Sinema’s decision places perhaps the biggest burden on someone else entirely: Senate Majority Leader Chuck Schumer. The House’s top Democrat and his campaign arm are already under enormous pressure, particularly from the left, to rally behind a 2024 Senate candidate from his own party, rather than align behind Sinema.
Grijalva described the work of the party in simple terms: “[T]or rally around a democrat and groom him. That’s all we can do.”
Chuck Coughlin, an Arizona-based strategist who left the Republican Party in 2017 and is now unaffiliated, said “people are collectively gasping” in his state. “Everyone is going to be reevaluating the options, because it completely shuffles the deck. It puts her in charge of the narrative.”
But even Sinema’s allies acknowledge behind closed doors that 2024 won’t be an easy fight for her either. While she has always been a strong fundraiser, she would lack party resources, like a field game, that are critical to voter turnout, particularly in a sprawling state like Arizona. Republicans in the state, even if some support her, would not be expected to help with that.
The National Democratic forces are not rushing to take a position on Sinema’s departure, nor are they committed to working against him. Privately, some operatives said they are awaiting signals from party leaders on how to proceed.
While the Arizona Democratic Party issued a statement Friday criticizing Sinema’s positions on voting rights and corporate tax rates, national Democratic groups remained mum.
Spokesmen for both the Democratic Senatorial Campaign Committee and the Senate Majority PAC, the super PAC aligned with party leaders, declined to comment.
Gallego is not the only Democrat being discussed as a potential Senate candidate in 2024. Rep. greg stantona former Maricopa County mayor and Democrat who represents Tempe and part of Phoenix, is another name that pops up among the state’s political operatives.
Several people close to the Arizona Democratic delegation said Sinema’s move amounted to an acknowledgment that she could not win a primary. Some insisted that he had no path to re-election, citing bad blood between the unpredictable senator and the party apparatus.
Sinema’s favorability among Arizona Democrats has declined over the past two years. Progressive polling firm Data for Progress found in January that her favorability rating with Democratic primary voters was just 19 percent, compared with the senator’s 78 percent. mark kelly (D-Arizona).
That same poll showed Gallego defeating Sinema in a head-to-head primary battle, with Gallego capturing 74 percent support, compared to Sinema’s 16 percent.
Gallego, who has eyed and then passed on a Senate run in the past, has remained mum about his plans. When questioned recently by reporters on Capitol Hill, he said: “I’m answering that in 2023. We’re still in 2022.”
While Sinema’s party switch could also affect GOP votes, most operatives who watched the Senate races said it will hurt Democrats the most.
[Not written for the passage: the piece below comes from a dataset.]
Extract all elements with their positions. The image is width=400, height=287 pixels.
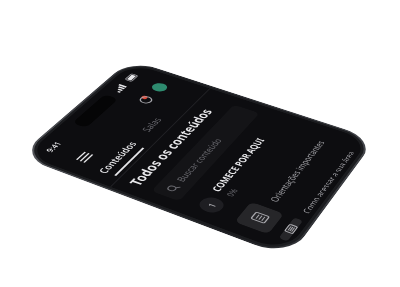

Many agree that there is little risk of Sinema sharply dividing the Republican vote, as independent candidates historically get more from Democrats than Republicans.
However, a possible three-way electoral contest in Arizona raises the stakes in the ongoing infighting among Republicans over the quality of the candidates. After nominating candidates closely aligned with former President Donald Trump, who sought to appeal to the right wing of the Republican Party, Arizona Republicans have lost every state election this year.
Gov. Doug Ducey was courted by national Republicans to run in 2022, though he ultimately declined to run, saying earlier this year that he has no interest in running for the Senate. But Republicans are again pushing him to get in by 2024, and if he did, he’d be the front runner, bringing an already-existing statewide campaign infrastructure and ready access to domestic donors. Republican Party Representatives david schweikert Y andy biggs are other names that are being discussed by party agents in the state.
Sinema would be a rare and formidable independent candidate if she runs, positioning herself to capture a significant share of the centrist vote in both parties. But she could be particularly attractive to moderate Republicans if Republican primary voters continue to pick candidates disliked by general election voters.
“We just saw all the MAGA candidates lose, which is a good sign for her,” Coughlin said. “I think what she’s doing is rolling the dice on the continuing evolution of the Arizona electorate.”
A consensus in Arizona political circles: Few were surprised by the news.
In fact, Grijalva said his wife posed exactly this scenario just hours after Democrats won their 51st Senate seat in the Georgia runoff on Tuesday.
“Mona said, ‘What’s wrong with Sinema? I bet you he becomes independent,’” Grijalva said. “In terms of his influence in the Senate, the universe changed with that victory.”